• WHAT TO PRODUCE: From the line containing "Find anything that" down to the final line of the entries below, return each line exactly and drop the pictures.

• AVAILABLE DATA:

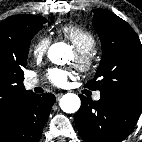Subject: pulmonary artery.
<instances>
[{
    "label": "pulmonary artery",
    "instance_id": "pulmonary-artery-1",
    "mask_svg": "<svg viewBox=\"0 0 142 142\" xmlns=\"http://www.w3.org/2000/svg\"><path fill=\"white\" fill-rule=\"evenodd\" d=\"M38 84H39V81L37 79H35V78H28L24 82L25 88L28 89V90L35 88ZM94 99L99 100L100 99V94L96 93L94 95Z\"/></svg>",
    "mask_w": 142,
    "mask_h": 142
}]
</instances>
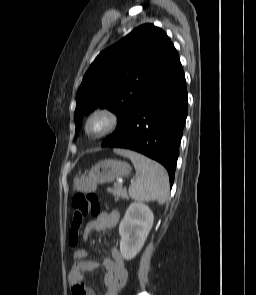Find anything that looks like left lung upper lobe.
<instances>
[{"label":"left lung upper lobe","instance_id":"obj_1","mask_svg":"<svg viewBox=\"0 0 256 295\" xmlns=\"http://www.w3.org/2000/svg\"><path fill=\"white\" fill-rule=\"evenodd\" d=\"M178 53L167 34L152 24L134 29L102 51L84 75L77 91L74 120L97 107L118 117V129L144 98L178 67Z\"/></svg>","mask_w":256,"mask_h":295}]
</instances>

• TASK OUTPUT:
Find anything that looks like left lung upper lobe.
<instances>
[{"label":"left lung upper lobe","instance_id":"obj_1","mask_svg":"<svg viewBox=\"0 0 256 295\" xmlns=\"http://www.w3.org/2000/svg\"><path fill=\"white\" fill-rule=\"evenodd\" d=\"M178 53L167 34L152 24L134 29L102 51L84 75L77 91L74 120L97 107L118 117V129L144 98L178 67Z\"/></svg>","mask_w":256,"mask_h":295}]
</instances>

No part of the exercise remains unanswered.